Thanks for your help

----------


## simondillon

Does anyone know if the details for the owners builders course the lukelegend is referriny to. 
Any help appreciated.

----------


## Toothman

You should be able to find all the info here:  http://www.bsa.qld.gov.au/HomeOwners...derCourse.aspx 
Cheers,
Toothman

----------


## lukelegend

I did mine with there guys,  http://www.ownerbuilding.com.au/ 
just a weekend course, nothing too hard  :Smilie:

----------


## Aussie Builder

Guys, guys, guys 
Unless you have some General knowledge in regards to building then going owner builder can be a big risk. 
Sure it saves you money. but YOU are left with all the responsibility, warranties and defects are your problem. Tradies do a rough or dodgy job. its your problem not theirs as YOU are their supervisor.  
Builders charge alot. thats because WE take all responsibility. if our work is defective we come and fix it at no cost to you.  
remember.. PAY PEANUTS YOU GET MONKEYS!!  never accept the cheapest price when choosing a builder!

----------


## watson

G'day you Aussie Builder bloke you.. 
Most of the members who posted in this thread (except Gooner) have moved on.
The thread is over two years old

----------


## mattwilliams78

I'm still here  :Smilie:  .....haven't gotten around to that extension yet though (my keyword search brought me back here again!)

----------


## MPN

Hi, I'm new to the forum and hoping to learn something about pref extensions. We have a late Edwardian semi in Elsternwick (Vic) and are investigating doing an extension using a prefabricated design. The extension will be 10mt x 6.5mt and will incorporate a kitchen / lounge / dining at the rear of the house. I believe that the prefab option is very cost effective nd that the materials and finish are good. 
Does anyone have any experience with prefab extensions? Can you recommend any companies / any pitfalls to be aware of? ANy counsel will be greatly appreciated. MPN

----------


## shauck

> Hi, I'm new to the forum and hoping to learn something about pref extensions. We have a late Edwardian semi in Elsternwick (Vic) and are investigating doing an extension using a prefabricated design. The extension will be 10mt x 6.5mt and will incorporate a kitchen / lounge / dining at the rear of the house.
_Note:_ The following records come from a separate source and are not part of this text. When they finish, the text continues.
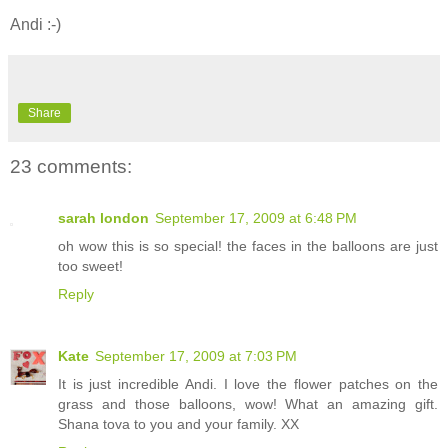
Andi :-)
Share
23 comments:
sarah london
September 17, 2009 at 6:48 PM
oh wow this is so special! the faces in the balloons are just
too sweet!
Reply
Kate
September 17, 2009 at 7:03 PM
It is just incredible Andi. I love the flower patches on the
grass and those balloons, wow! What an amazing gift.
Shana tova to you and your family. XX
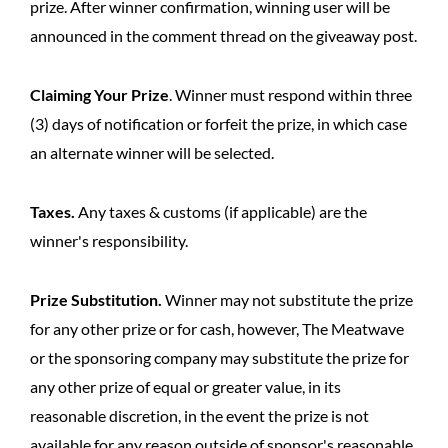
prize. After winner confirmation, winning user will be
announced in the comment thread on the giveaway post.
Claiming Your Prize
. Winner must respond within three
(3) days of notification or forfeit the prize, in which case
an alternate winner will be selected.
Taxes.
Any taxes & customs (if applicable) are the
winner's responsibility.
Prize Substitution.
Winner may not substitute the prize
for any other prize or for cash, however, The Meatwave
or the sponsoring company may substitute the prize for
any other prize of equal or greater value, in its
reasonable discretion, in the event the prize is not
available for any reason outside of sponsor's reasonable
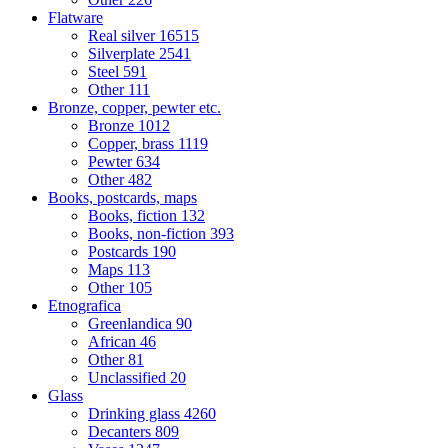
Flatware
Real silver
16515
Silverplate
2541
Steel
591
Other
111
Bronze, copper, pewter etc.
Bronze
1012
Copper, brass
1119
Pewter
634
Other
482
Books, postcards, maps
Books, fiction
132
Books, non-fiction
393
Postcards
190
Maps
113
Other
105
Etnografica
Greenlandica
90
African
46
Other
81
Unclassified
20
Glass
Drinking glass
4260
Decanters
809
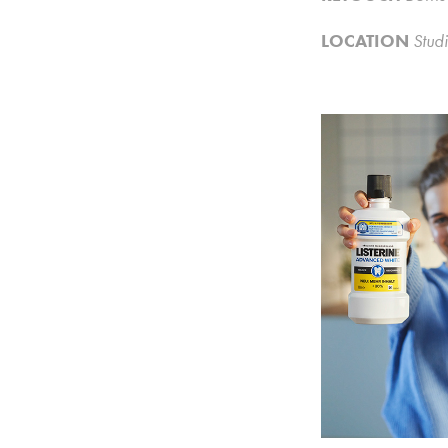
LOCATION
Studi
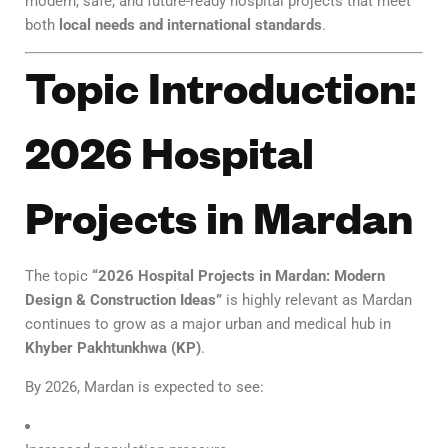
modern, safe, and future-ready hospital projects that meet
both
local needs and international standards
.
Topic Introduction:
2026 Hospital
Projects in Mardan
The topic
“2026 Hospital Projects in Mardan: Modern
Design & Construction Ideas”
is highly relevant as Mardan
continues to grow as a major urban and medical hub in
Khyber Pakhtunkhwa (KP)
.
By 2026, Mardan is expected to see:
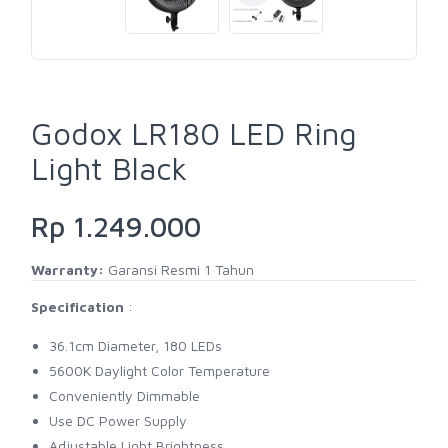
Godox LR180 LED Ring
Light Black
Rp 1.249.000
Warranty:
Garansi Resmi 1 Tahun
Specification
:
36.1cm Diameter, 180 LEDs
5600K Daylight Color Temperature
Conveniently Dimmable
Use DC Power Supply
Adjustable Light Brightness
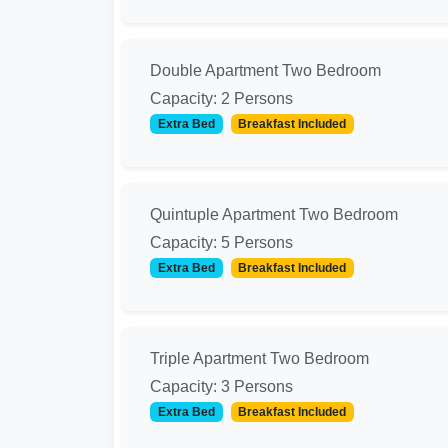
Double Apartment Two Bedroom
Capacity: 2 Persons
Extra Bed
Breakfast Included
Quintuple Apartment Two Bedroom
Capacity: 5 Persons
Extra Bed
Breakfast Included
Triple Apartment Two Bedroom
Capacity: 3 Persons
Extra Bed
Breakfast Included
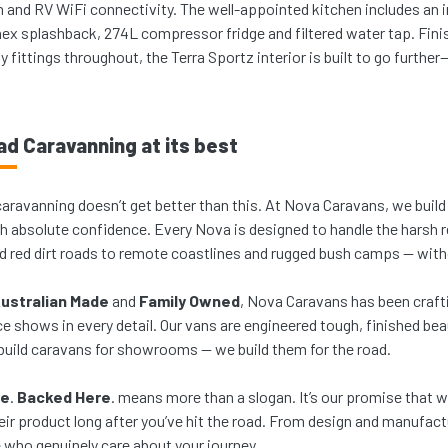
n and RV WiFi connectivity. The well-appointed kitchen includes a
nex splashback, 274L compressor fridge and filtered water tap. Finis
ty fittings throughout, the Terra Sportz interior is built to go furthe
ad Caravanning at its best
caravanning doesn’t get better than this. At Nova Caravans, we build 
th absolute confidence. Every Nova is designed to handle the harsh r
d red dirt roads to remote coastlines and rugged bush camps — with
ustralian Made
and
Family Owned
, Nova Caravans has been crafti
e shows in every detail. Our vans are engineered tough, finished beauti
build caravans for showrooms — we build them for the road.
re
.
Backed Here
. means more than a slogan. It’s our promise that
eir product long after you’ve hit the road. From design and manufactu
 who genuinely care about your journey.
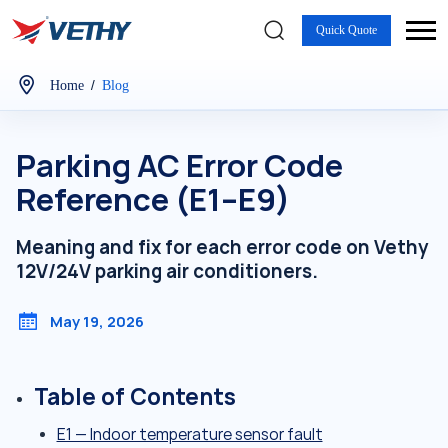
Quick Quote
/
Home
Blog
Parking AC Error Code
Reference (E1–E9)
Meaning and fix for each error code on Vethy
12V/24V parking air conditioners.
May 19, 2026
Table of Contents
E1 — Indoor temperature sensor fault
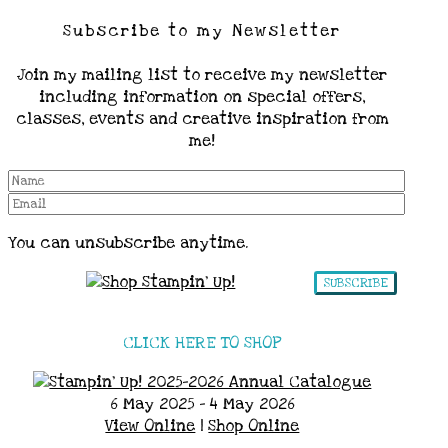
Subscribe to my Newsletter
Join my mailing list to receive my newsletter
including information on special offers,
classes, events and creative inspiration from
me!
You can unsubscribe anytime.
SUBSCRIBE
CLICK HERE TO SHOP
6 May 2025 - 4 May 2026
View Online
|
Shop Online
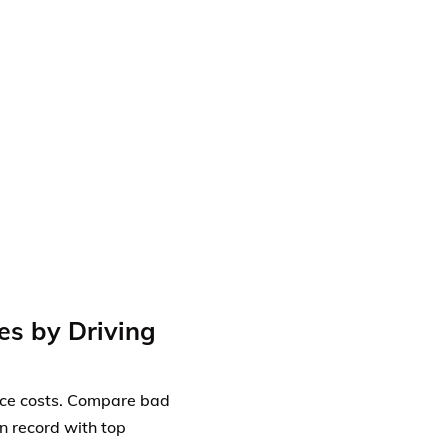
es by Driving
ance costs. Compare bad
an record with top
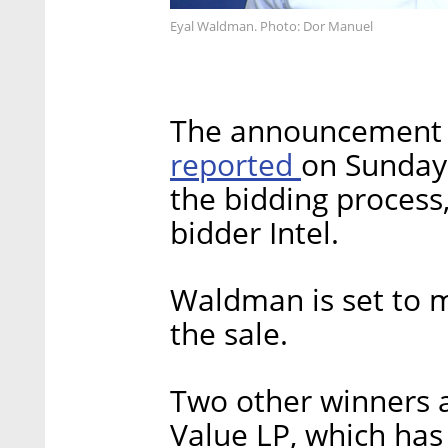
Eyal Waldman. Photo: Dor Manuel
The announcement c
reported
on Sunday
the bidding process
bidder Intel.
Waldman is set to 
the sale.
Two other winners a
Value LP, which has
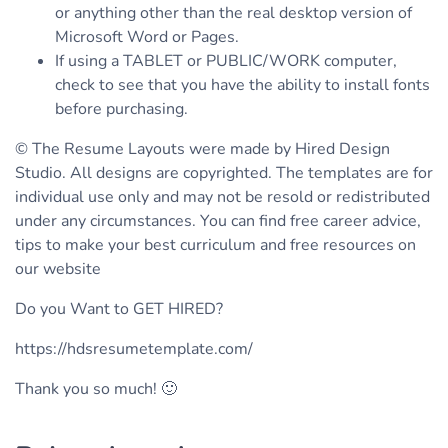
or anything other than the real desktop version of
Microsoft Word or Pages.
If using a TABLET or PUBLIC/WORK computer,
check to see that you have the ability to install fonts
before purchasing.
© The Resume Layouts were made by Hired Design
Studio. All designs are copyrighted. The templates are for
individual use only and may not be resold or redistributed
under any circumstances. You can find free career advice,
tips to make your best curriculum and free resources on
our website
Do you Want to GET HIRED?
https://hdsresumetemplate.com/
Thank you so much! 🙂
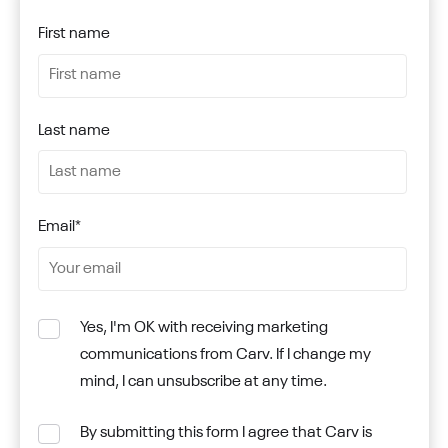
First name
Last name
Email
*
Yes, I'm OK with receiving marketing
communications from Carv. If I change my
mind, I can unsubscribe at any time.
By submitting this form I agree that Carv is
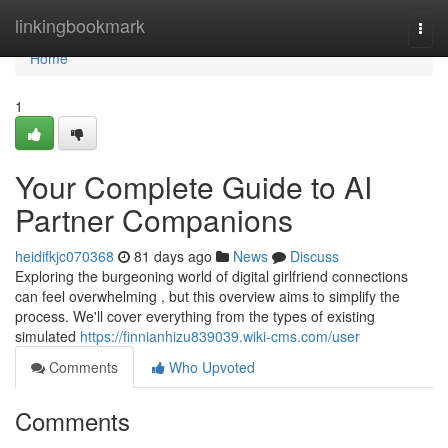
Home
linkingbookmark
Togg
navi
Home
1
Your Complete Guide to AI
Partner Companions
heidifkjc070368
81 days ago
News
Discuss
Exploring the burgeoning world of digital girlfriend connections
can feel overwhelming , but this overview aims to simplify the
process. We'll cover everything from the types of existing
simulated
https://finnianhizu839039.wiki-cms.com/user
Comments
Who Upvoted
Comments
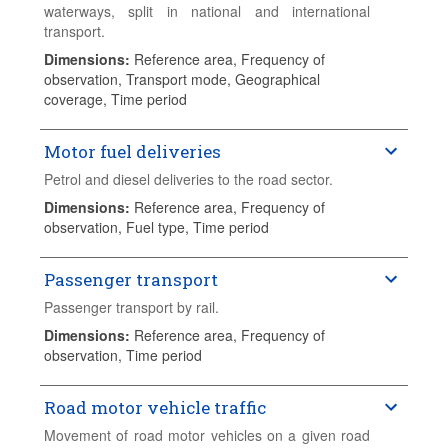
waterways, split in national and international
transport.
Dimensions
:
Reference area, Frequency of
observation, Transport mode, Geographical
coverage, Time period
Motor fuel deliveries
Petrol and diesel deliveries to the road sector.
Dimensions
:
Reference area, Frequency of
observation, Fuel type, Time period
Passenger transport
Passenger transport by rail.
Dimensions
:
Reference area, Frequency of
observation, Time period
Road motor vehicle traffic
Movement of road motor vehicles on a given road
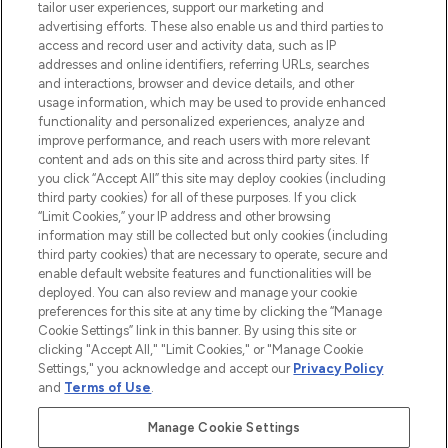
tailor user experiences, support our marketing and
advertising efforts. These also enable us and third parties to
ABOUT LOOKFANTASTIC
access and record user and activity data, such as IP
addresses and online identifiers, referring URLs, searches
and interactions, browser and device details, and other
STORES AND SALONS
usage information, which may be used to provide enhanced
functionality and personalized experiences, analyze and
improve performance, and reach users with more relevant
content and ads on this site and across third party sites. If
you click “Accept All” this site may deploy cookies (including
third party cookies) for all of these purposes. If you click
Pay Securely With
“Limit Cookies,” your IP address and other browsing
information may still be collected but only cookies (including
third party cookies) that are necessary to operate, secure and
enable default website features and functionalities will be
deployed. You can also review and manage your cookie
preferences for this site at any time by clicking the “Manage
Cookie Settings” link in this banner. By using this site or
clicking "Accept All," "Limit Cookies," or "Manage Cookie
Settings," you acknowledge and accept our
Privacy Policy
2026 The Hut.com Ltd t/a Lookfantastic.com
and
Terms of Use
.
THG Beauty Limited (FRN: 1022963), trading as www.lookfantastic.com, is
an Introducer Appointed Representative of Frasers Group Financial
Manage Cookie Settings
Services Limited (FRN: 311908) who are authorised and regulated by the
I believe that the prefab option is very cost effective nd that the materials and finish are good. 
> Does anyone have any experience with prefab extensions? Can you recommend any companies / any pitfalls to be aware of? ANy counsel will be greatly appreciated. MPN

  Did you know that the trade schools make transportable homes and likely very well priced. I did my pre-apprenticeship in Melton at Vic Uni about 6 years ago. At the time, we built a transportable and the teacher told me it would sell for cost plus 10%. Can't beat that.

----------


## barney118

Well picked up Watson, it is quite old. Each state has different requirements regarding owner builder check dept fair trading (in NSW they issue the permit). Check out the owner builder forum to learn more. As an OB myself I put up a rear house extension of 4mx9m a few years ago and used the same roofline by addition of trusses, colorbond roof.
OB course plus permit $200
Plans - did myself nil
Council fees $1k
Surveyor $500
Engineering $1200
Trusses - $3k
Roof battens $1k
Builders blanket $1k
Guttering and roof material ($7k)
Subfloor and frames ($6k)
flooring $4k 
Still need to complete my build estimated downstairs $30k.
OB warranty only needed in NSW if you have a contractor who's bill is over $12k

----------